Operators can gain actionable insight into downhole operations, utilizing an innovative, non-intrusive monitoring system.
MIKE KENYON, Packers Plus Energy Services
Closely watching pressure and pump charts to monitor downhole operations is a timeless tradition. These charts are one of the most effective tools that sit at the intersection of efficiency and cost. When uncertainty arises, however, the precise nature of an issue cannot always be found in a pressure or pump chart, and hours or days can often be wasted on trial-and-error methods to solve operational problems. Additional operational or downhole data can be gathered, using microseismic, tracers or cameras; but not all of these can be used concurrently with standard operations. Furthermore, they are generally too costly or time-consuming to use on every well.
ePLUS Retina technology. However, there is technology available that allows operators to acquire these data at a minimal cost. Packers Plus developed the ePLUS Retina monitoring system as a cost-effective method to verify downhole events and completion system operations, independently from other measurements, Fig. 1. Using Retina, operators can troubleshoot quickly and effectively with accurate information.
The monitoring system is an innovative technology that uses a proprietary array of sensors to collect and analyze signals from multiple locations on the well site. This portable system operates independently from conventional measurement equipment, without interfering in concurrent surface or downhole operations. The Retina user interface combines real-time measurements from two different types of sensors: acoustic and pressure. A sampling rate of 10,000 data points per second offers more detail and accuracy than standard data van readings, providing operators with real-time confirmation and confidence in making key decisions. A better understanding of downhole operations can improve a wide range of operations, saving valuable time and resources on site.
Historical perspective. Lost stages correlate directly to lost production and, ultimately, lost revenue. Similarly, shift sleeve malfunctions or ball failures during fracturing operations result in lower production and lower ultimate recovery. This was demonstrated in a U.S. Mid-continent study, showing that successful ball seat landings correlate to higher production.1
Specific downhole events during completion operations have been correlated to distinct pressure signatures, such as a ball landing on seat or a port sleeve shifting. However, many operations are not associated with pressure. Pressure signatures can be unclear because of low bottomhole pressure, varying pump rates, or low data acquisition rates, while other events are not detected using pressure—such as ball launches or perforation charge detonation.
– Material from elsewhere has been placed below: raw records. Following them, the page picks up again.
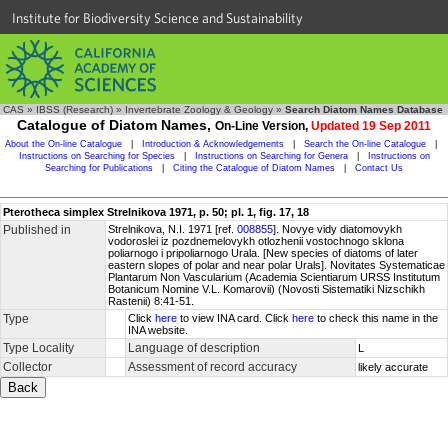
Institute for Biodiversity Science and Sustainability
CAS
»
IBSS (Research)
»
Invertebrate Zoology & Geology
»
Search Diatom Names Database
Catalogue of Diatom Names,
On-Line Version,
Updated 19 Sep 2011
About the On-line Catalogue
|
Introduction & Acknowledgements
|
Search the On-line Catalogue
|
Instructions on Searching for Species
|
Instructions on Searching for Genera
|
Instructions on
Searching for Publications
|
Citing the Catalogue of Diatom Names
|
Contact Us
Pterotheca simplex Strelnikova 1971, p. 50; pl. 1, fig. 17, 18
Published in
Strelnikova, N.I. 1971 [ref.
008855
]. Novye vidy diatomovykh
vodoroslei iz pozdnemelovykh otlozhenii vostochnogo sklona
poliarnogo i pripoliarnogo Urala. [New species of diatoms of later
eastern slopes of polar and near polar Urals]. Novitates Systematicae
Plantarum Non Vascularium (Academia Scientiarum URSS Institutum
Botanicum Nomine V.L. Komarovii) (Novosti Sistematiki Nizschikh
Rastenii) 8:41-51.
Type
Click
here
to view INA card. Click
here
to check this name in the
INA website.
Type Locality
Language of description
L
Collector
Assessment of record accuracy
likely accurate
This results in an incomplete picture of completion operations. While Retina has been deployed in both onshore and offshore completions, there are a few specific cases that have proven to be valuable to operators:
Ball launch verification. A ball launch is a surface event that is not detected with pressure measurements. Automatic ball launchers are commonplace for multi-stage, ball-drop completions. While ball launchers are meticulously set up and verified multiple times, the ball launch event has no direct indicators—that is, the ball leaving the apparatus and moving down the wellhead cannot be verified. This event is only confirmed later with a pressure increase resulting from the ball landing on the seat.
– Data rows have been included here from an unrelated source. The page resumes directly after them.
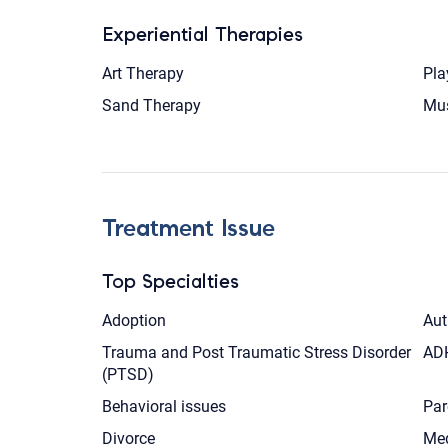
Experiential Therapies
Art Therapy
Pla
Sand Therapy
Mus
Treatment Issue
Top Specialties
Adoption
Aut
Trauma and Post Traumatic Stress Disorder
AD
(PTSD)
Behavioral issues
Par
Divorce
Med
Fluid can be wasted to flush the ball in cases where balls are frozen to the launcher (during winter operations, for example) or not injected properly into the high-rate fluid stream being pumped below.
Retina verifying the launch time allows the operator to adjust on the fly for balls that left the launcher early or late. If a ball leaves earlier than expected, the ball could hit the seat before the rate is lowered. Balls are launched at full frac rate and, typically, rate is lowered to 1.5 – 2m3 /minute when seating a ball. If a ball seats at frac rate, the event is typically unidentifiable.
A ball launch can be seen distinctly on Retina charts. By eliminating issues regarding surface events and providing verification of surface events with accurate, real-time information, operators can troubleshoot effectively and eliminate hours of trial-and-error problem solving.
Verifying millout operations. In post-stimulation operations, operators can confirm ball recovery during flowback or identify a milling motor stall or burnout. Motor stalls can occur, if fluid circulation is lost, if jets are plugged, or if the torque is too high. When multiple balls have been launched for one stage, mill-out can be a challenge. Operators can use Retina to verify that flowback and mill-out parameters are achieving the desired results.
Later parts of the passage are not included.